Oral versus Intravenous Flucytosine in Patients with Human Immunodeficiency Virus-Associated Cryptococcal Meningitis

ABSTRACT In a randomized controlled trial of amphotericin B-based therapy for human immunodeficiency virus (HIV)-associated cryptococcal meningitis in Thailand, we also compared the mycological efficacy, toxicity, and pharmacokinetics of oral versus intravenous flucytosine at 100 mg/kg of body weight/day for the initial 2 weeks. Half of 32 patients assigned to the two arms containing flucytosine were randomized to oral and half to intravenous flucytosine. Early fungicidal activity was determined from serial quantitative cultures of cerebrospinal fluid (CSF), and toxicity was assessed by clinical and laboratory monitoring. Flucytosine and fluorouracil concentrations in plasma and CSF were measured by high-performance liquid chromatography. No significant bone marrow or hepatotoxicity was seen, there was no detectable difference in bone marrow toxicity between patients on intravenous and those on oral formulation, and no patients discontinued treatment. In patients receiving intravenous flucytosine, the median 24-h area under the concentration-time curve was significantly higher than in the oral group.
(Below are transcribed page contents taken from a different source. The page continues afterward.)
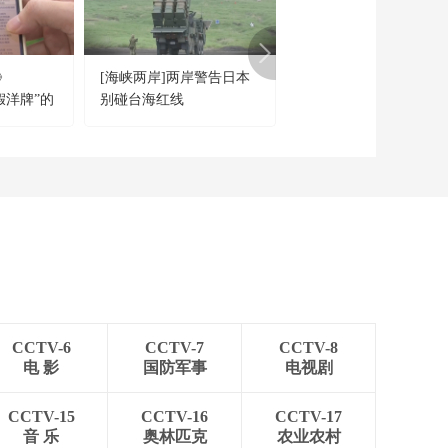
[共同关注]一问到底：
越1000秒大关 意味着
中国“人造太阳”实现亿
什么？
度千秒运行 核聚变发
00:01:30
电还有多远？ 实验温
》
[海峡两岸]两岸警告日本
[新闻1+1]面对美方无
[共同关注]一问到底：
度1亿摄氏度是怎么实
“假洋牌”的
别碰台海红线
压，中方的五项反制！
中国“人造太阳”实现亿
现的？
度千秒运行 核聚变发
00:00:49
电还有多远？ 核聚变
[共同关注]一问到底：
能将如何改变人类生
中国“人造太阳”实现亿
活？
度千秒运行 核聚变发
00:00:52
电还有多远？ 核聚变
[共同关注]加沙地带停
会不会对大气环境造
火协议第一阶段生效
成影响？
以称为加沙和黎巴嫩
00:01:15
新一轮行动计划做准
[共同关注]加沙地带停
备
火协议第一阶段生效·
CCTV-6
CCTV-7
CCTV-8
哈马斯发表声明称 将
00:00:34
电 影
国防军事
电视剧
按计划释放第二批以
[共同关注]关注巴以局
方被扣押人员
势·巴勒斯坦媒体报道
CCTV-15
CCTV-16
CCTV-17
称 以色列定居者和以
音 乐
奥林匹克
农业农村
00:01:02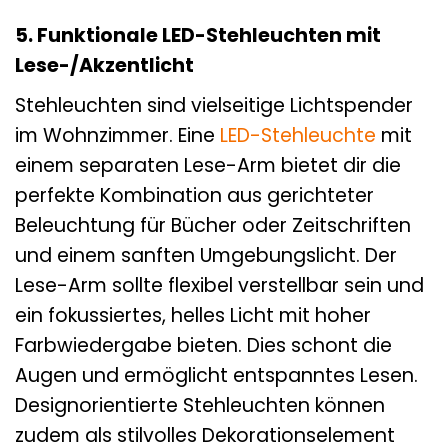
5. Funktionale LED-Stehleuchten mit
Lese-/Akzentlicht
Stehleuchten sind vielseitige Lichtspender
im Wohnzimmer. Eine
LED-Stehleuchte
mit
einem separaten Lese-Arm bietet dir die
perfekte Kombination aus gerichteter
Beleuchtung für Bücher oder Zeitschriften
und einem sanften Umgebungslicht. Der
Lese-Arm sollte flexibel verstellbar sein und
ein fokussiertes, helles Licht mit hoher
Farbwiedergabe bieten. Dies schont die
Augen und ermöglicht entspanntes Lesen.
Designorientierte Stehleuchten können
zudem als stilvolles Dekorationselement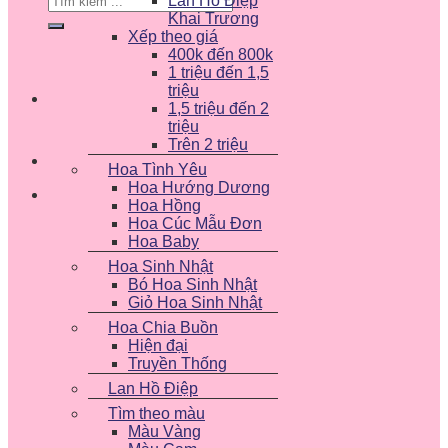
Lan Hồ Điệp
kiếm:
Khai Trương
Xếp theo giá
400k đến 800k
1 triệu đến 1,5
triệu
1,5 triệu đến 2
triệu
Trên 2 triệu
Hoa Tình Yêu
Hoa Hướng Dương
Hoa Hồng
Hoa Cúc Mẫu Đơn
Hoa Baby
Hoa Sinh Nhật
Bó Hoa Sinh Nhật
Giỏ Hoa Sinh Nhật
Hoa Chia Buồn
Hiện đại
Truyền Thống
Lan Hồ Điệp
Tìm theo màu
Màu Vàng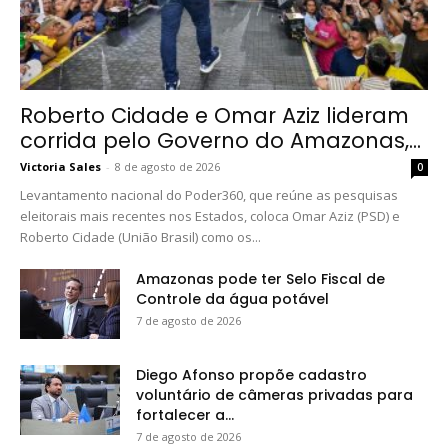
Roberto Cidade e Omar Aziz lideram
corrida pelo Governo do Amazonas,...
Victoria Sales
-
8 de agosto de 2026
0
Levantamento nacional do Poder360, que reúne as pesquisas
eleitorais mais recentes nos Estados, coloca Omar Aziz (PSD) e
Roberto Cidade (União Brasil) como os...
Amazonas pode ter Selo Fiscal de
Controle da água potável
7 de agosto de 2026
Diego Afonso propõe cadastro
voluntário de câmeras privadas para
fortalecer a...
7 de agosto de 2026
Despite this difference, there was no difference in early fungicidal activity between patients on intravenous compared with patients on oral flucytosine. The results suggest that either formulation can be used safely at this dosage in a developing country setting, without drug concentration monitoring. The bioavailability of the oral formulation may be reduced in late-stage HIV-infected patients in Thailand. Concentrations of flucytosine with intravenous formulation at 100 mg/kg/day may be in excess of those required for maximal fungicidal activity.